- Exercise: Scan the entries below for the string "SMART" and copy every line where it turns up.

Transcribed page contents:
++++++++++
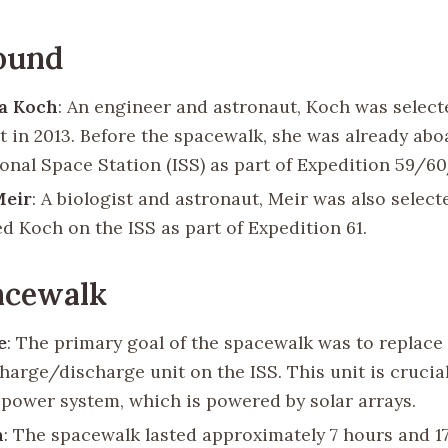
ound
na Koch
: An engineer and astronaut, Koch was selec
t in 2013. Before the spacewalk, she was already abo
ional Space Station (ISS) as part of Expedition 59/60
Meir
: A biologist and astronaut, Meir was also select
ed Koch on the ISS as part of Expedition 61.
acewalk
e
: The primary goal of the spacewalk was to replace 
harge/discharge unit on the ISS. This unit is crucial
s power system, which is powered by solar arrays.
n
: The spacewalk lasted approximately 7 hours and 1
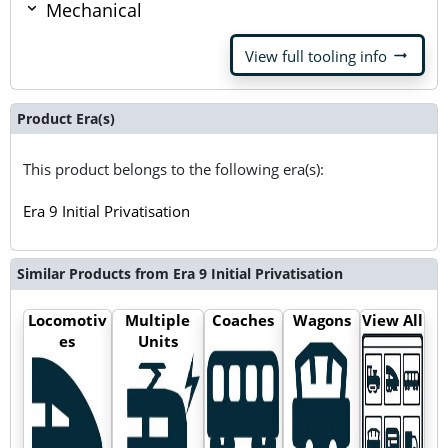
Mechanical
arrow_right_alt
View full tooling info
Product Era(s)
This product belongs to the following era(s):
Era 9 Initial Privatisation
Similar Products from Era 9 Initial Privatisation
Locomotiv
Multiple
Coaches
Wagons
View All
es
Units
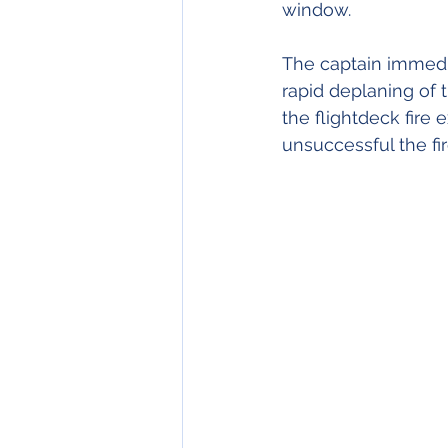
window.
The captain immediat
rapid deplaning of 
the flightdeck fire 
unsuccessful the fi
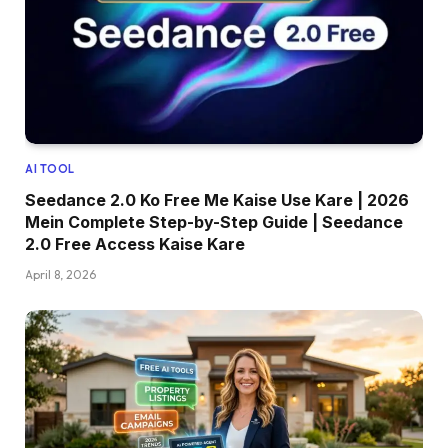
AI TOOL
Seedance 2.0 Ko Free Me Kaise Use Kare | 2026
Mein Complete Step-by-Step Guide | Seedance
2.0 Free Access Kaise Kare
April 8, 2026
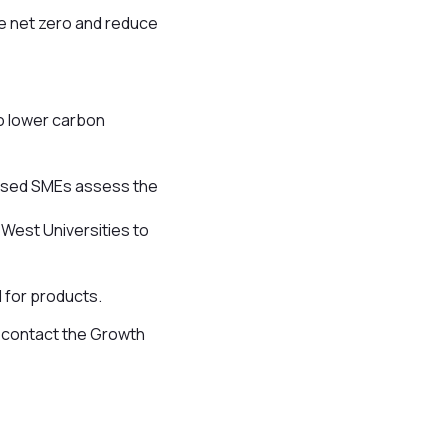
ve net zero and reduce
o lower carbon
based SMEs assess the
 West Universities to
d for products.
n contact the Growth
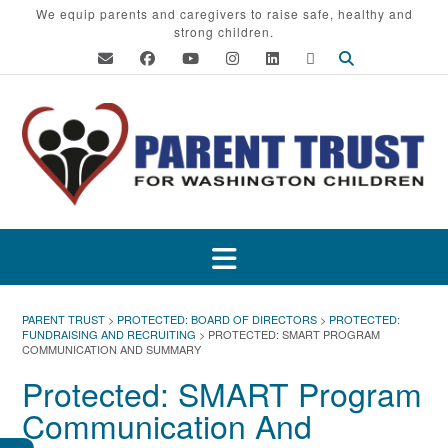
Skip
We equip parents and caregivers to raise safe, healthy and
strong children.
to
content
PARENT TRUST
>
PROTECTED: BOARD OF DIRECTORS
>
PROTECTED:
FUNDRAISING AND RECRUITING
>
PROTECTED: SMART PROGRAM
COMMUNICATION AND SUMMARY
Protected: SMART Program
Communication And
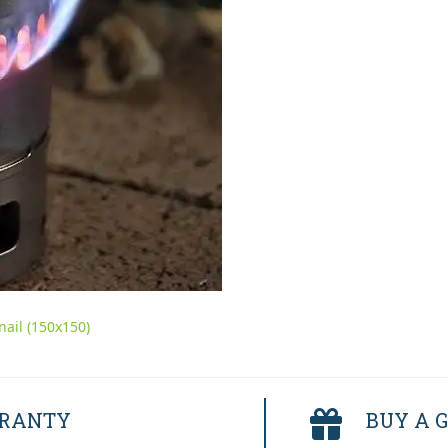
ail (150x150)
RRANTY
BUY A G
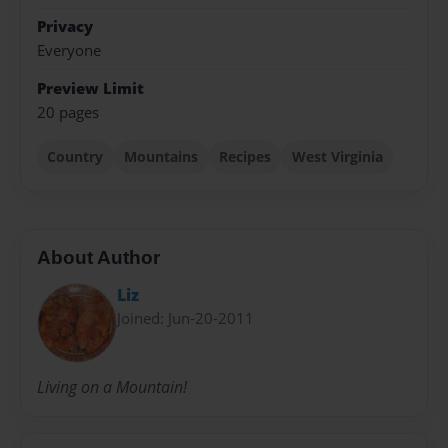
Privacy
Everyone
Preview Limit
20 pages
Country
Mountains
Recipes
West Virginia
About Author
Liz
Joined: Jun-20-2011
Living on a Mountain!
++++++++++
- Answer space:
PROTECTED: SMART PROGRAM
Protected: SMART Program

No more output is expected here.